The definition of BRPC in UCLA includes following anatomic components: (1) severe unilateral SMV/PV impingement; (2) short segment SMV occlusion; (3) tumor abuts SMA; (4) short segment encasement in GDA origin to HA; and (5) colon mesocolon invasion. Since early 1990s, preoperative neoCRT has been applied to these patients at UCLA with resection attempted later. Neoadjuvant radiotherapy was utilized in 25.6% of patients, and 74.4% of patients received neoadjuvant CTx without RTx. The response rate to neoCRT in BRPC was 25%. Even when there is no radiographic evidence of tumor progression on CT scan (vessels still looks involved), they attempted a radical pancreatectomy if patients performance status is good, and serum CA 19-9 drops dramatically after neoCRT. According to their experiences,15 only three out of 49 patients showed true vascular invasion in those condition, suggesting that radiographic features such as distortion and narrowing of vessels after neoCRT turned out to be fibrotic changes in most cases. In addition, 40 patients could have R0 resection (85%) and 37 patients were shown to have no lymph node metastasis. Disease-free survival and overall disease specific survival rate were reported to be 42.2%, and 53.9%, respectively. He concluded by suggesting that vascular involvement of a pancreatic tumor may not only indicate locally advanced pancreatic cancer, but is also likely to reflect more extensive tumor biology, such as microscopic extension beyond the potential surgical margins. Therefore, preoperative neoCRT recommended to increase R0 rate and pN0 resection in BRPC. It is difficult to compare these results with those reported in the previous presentation from Belgium,1 however, the audiences understand the rationales for use of neoCRT at these two different institutions.
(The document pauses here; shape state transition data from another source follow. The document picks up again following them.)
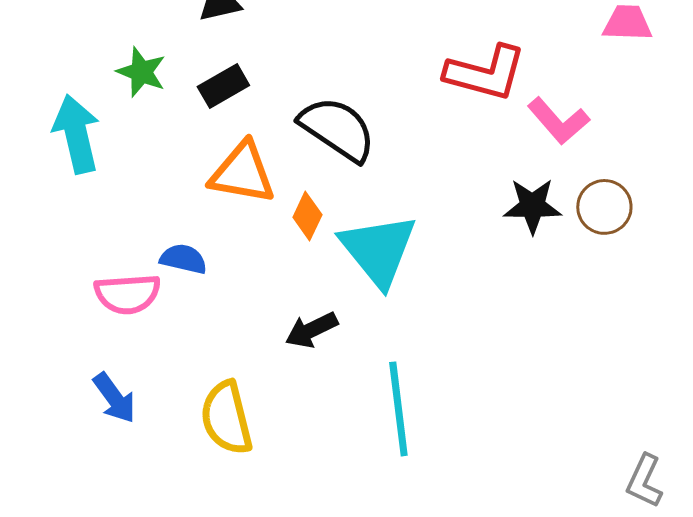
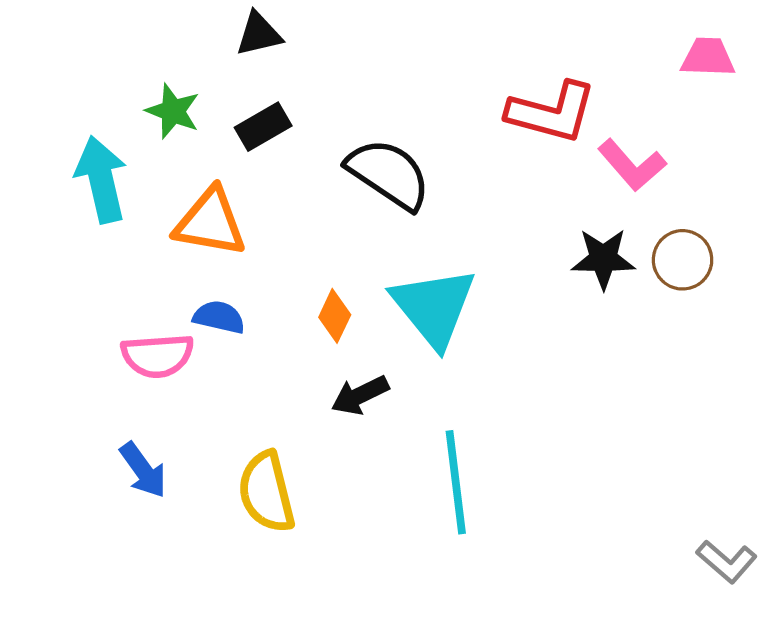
orange triangle: (242, 173) -> (210, 222), moved
orange diamond: (307, 216) -> (335, 316), moved
gray L-shape: (644, 481) -> (727, 561), turned -74

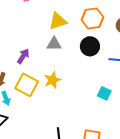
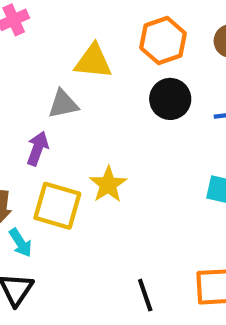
yellow triangle: (58, 21) -> (93, 61), turned 36
gray triangle: (54, 44) -> (63, 104), moved

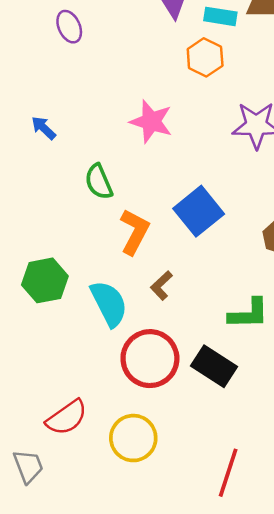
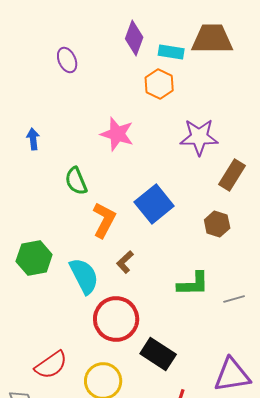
purple ellipse: (69, 27) -> (67, 60), moved
blue arrow: (44, 128) -> (33, 139), turned 40
black rectangle: (214, 366) -> (158, 354), moved

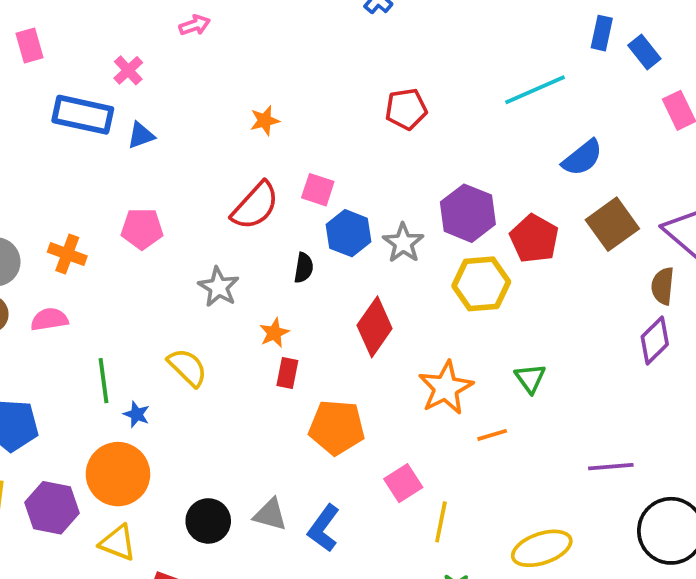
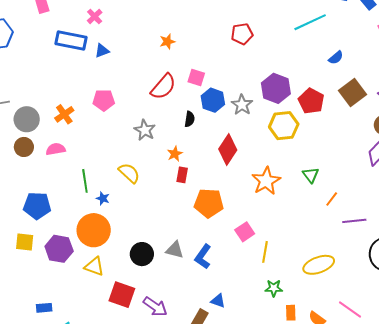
blue semicircle: (582, 158) -> (336, 58), size x0.7
orange cross: (67, 254) -> (64, 114), turned 36
orange line: (492, 435) -> (332, 199), moved, turned -35

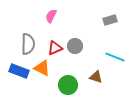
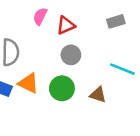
red triangle: (55, 48) -> (66, 25), moved
green circle: (68, 85) -> (62, 88), moved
From the view point of intention-to-treat in BRPC, it was not reported how many UCLA patients ultimately dropped out due to tumor progression during neoCRT, however proper selection of the patient who will benefit from a major pancreatectomy must be one potential role of neoCRT in BRPC, and the reported data seemed to support this. We are still waiting for the development of potent chemotherapy agents to increase the treatment effect and patient-selection power of neoCRT in advanced pancreatic cancer.

FOX chase experience

John Hoffman from Fox Chase Cancer Center (USA) presented the concept of multidisciplinary approach to pancreatic cancer based on their 25 years of experience. Considering poor oncologic outcomes regardless of the cancer stages, he suggested clinical trials-based approach according to clinical stage of pancreatic cancer would be optimal for managing these patients. For example, clinical trials need to evaluate the treatment efficacy of various postoperative therapeutic regimens in the setting of resectable pancreatic cancer. Various preoperative regimens, possibly including radiation therapy, also should be tested in BRPC. In addition, most recent developed agents need to be tested in unresectable pancreatic cancer in well-designed clinical trials. He also emphasized the need for an assessment of the down-staging effect of neoCRT, and suggested the criteria for down-staging should be as objective as possible, and include both thin cut CT scans and serum CA 19-9 level. This group recently reviewed 135 consecutive patients treated with neoCRT followed by pancreatectomy for pancreatic cancer.16 Pathologic response was defined as minor (<50% fibrosis relative to residual neoplastic cells), partial (50-94% fibrosis), or major (95%≤fibrosis). They showed pathologic response was well correlated with R0 resection (p=0.019), negative lymph node status (p=0.006), and smaller tumor size (p=0.001). Median survival was significant different between partial response and major response (20 vs.66 months, p<0.025; hazard ration, 2.26), concluding major pathologic response independently associated with prolonged survival. However, regarding role of CA 19-9 in determining treatment effect, Katz et al.17 evaluated it as a marker of therapeutic response in pancreatic cancer with neoadjuvant therapy prior to planed surgical resection. They conclude, in spite of high positive predictive of CA 19-9, that the low negative predictive value compromised the clinical utility of CA 19-9 in assessing treatment effect of neoadjuvant therapy. In addition, there was no association between change in CA 19-9 and histopathologic response (p=0.74). The currently available grading system used to assess the treatment effect of neoadjuvant therapy in pancreatic cancer is summarized (Table 1).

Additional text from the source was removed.